Parallel Information Retrieval and Other Search Engine Goodness

Parallel Information Retrieval is a sample chapter in what appears to be a book-in-progress titled Information Retrieval Implementing and Evaluation Search Engines by Stefan Büttcher, Google Inc and Charles L. A. Clarke, Gordon V. Cormack, both of the University of Waterloo. The full table of contents is on-line and looks to be really interesting: Information retrieval is the foundation for modern search engines.    This text offers an introduction to the core topics underlying    modern search technologies, including algorithms, data structures,    indexing, retrieval, and evaluation. The emphasis is on  implementation    and experimentation; each chapter includes exercises and suggestions    for student projects.

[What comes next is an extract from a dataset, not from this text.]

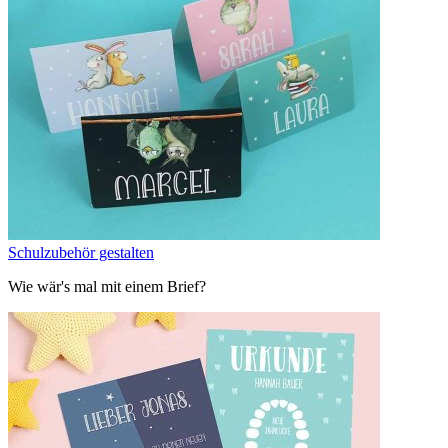
Schulzubehör gestalten
Wie wär's mal mit einem Brief?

Currently available is the full text of chapters: Introduction, Basic Techniques, Static Inverted Indices, Index Compression, and Parallel Information Retrieval. Parallel Information Retrieval is really meaty:

Information retrieval systems often have to deal with very large amounts of data. They must be  able to process many gigabytes or even terabytes of text, and to build and maintain an index  for millions of documents. To some extent the techniques discussed in Chapters 5-8 can help us  satisfy these requirements, but it is clear that, at some point, sophisticated data structures and  clever optimizations alone are not sufficient anymore. A single computer simply does not have  the computational power or the storage capabilities required for indexing even a small fraction  of the World Wide Web.
In this chapter we examine various ways of making information retrieval systems scale to very  large text collections such as the Web. The first part (Section 14.1) is concerned with parallel  query processing, where the search engine's service rate is increased by having multiple index  servers process incoming queries in parallel. It also discusses redundancy and fault tolerance  issues in distributed search engines. In the second second part (Section 14.2), we shift our  attention to the parallel execution of o¿-line tasks, such as index construction and statistical  analysis of a corpus of text. We explain the basics of MapReduce, a framework designed for  massively parallel computations carried out on large amounts of data.

Definitely worth a read right now and I look forward to the rest of the book.